We had a honey fungus alert last week, with BH spotting these mushrooms at the base of one of our nut trees. A nut tree which, I might say, has never ever given us any nuts, given grey squirrel action in the summer. Are the mushrooms anything to do with the unsatisfactory way I cut out the fourth shoot, that is to say the second from the left going clockwise? I could not get the pruning saw down low enough and I never got around to cutting the short stump down with my half inch mortice chisel, something I have resorted to in the past. Then it might have healed over rather than rotted.

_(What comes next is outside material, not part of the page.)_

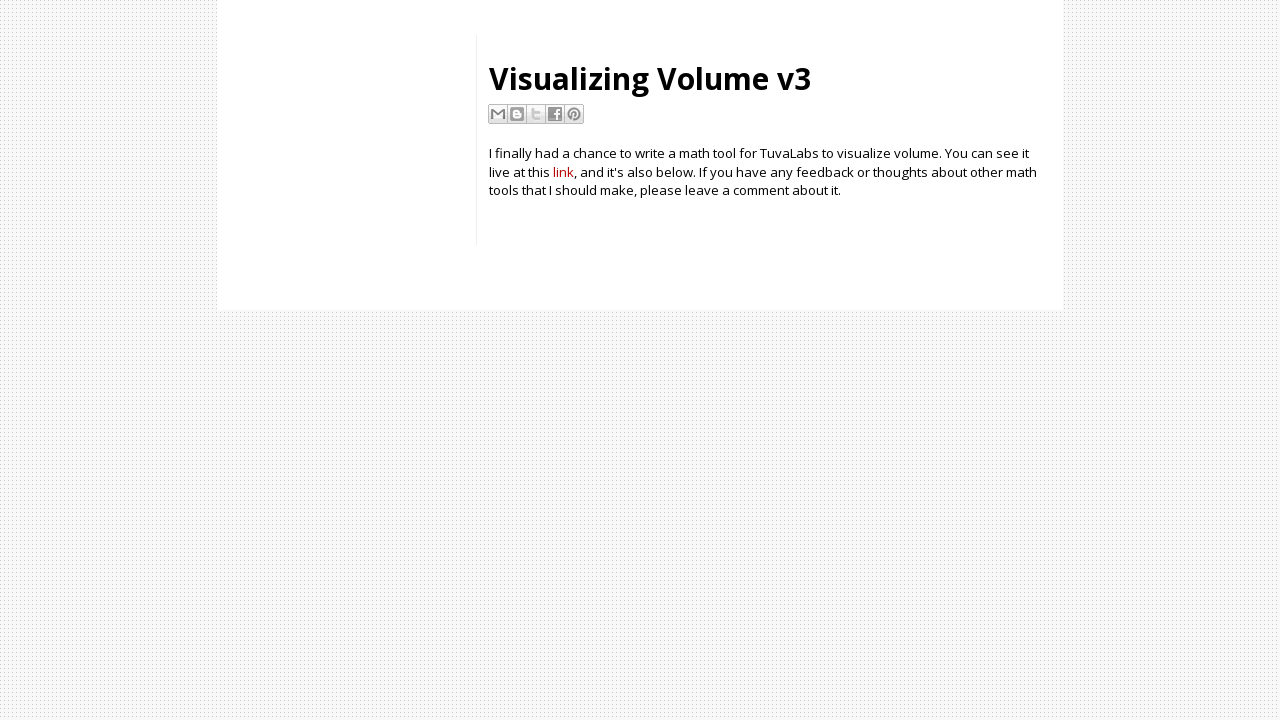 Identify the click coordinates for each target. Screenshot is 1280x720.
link (563, 172)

Turning up the RHS site, I find that honey fungus is a serious pest in this country, doing a lot of damage to the roots, dead wood and live wood of all kinds of shrubs and trees. Nut trees listed at the second level, that is to say among the moderately susceptible. No cure, apart from planting less susceptible varieties and chopping down then digging out those that do get infected.
I find also that honey fungus comes in seven varieties (one to add to my list of things which come in sevens) and spreads both by a healthy root getting close to an infected root and by the fungus sending out its own roots (properly rhizomorphs) to seek out new victims. It is this last which makes the fungus particularly tiresome.
From the pictures given, not sure that the fungus above is the honey fungus. In any event, getting a bit old to be chopping things down, so no action for now.
PS: old in the sense that one might not live to get much value out of a replacement - with this small tree, rather shaded by a rather bigger oak, having been growing for more than twenty years now. Chopping down not a problem just yet.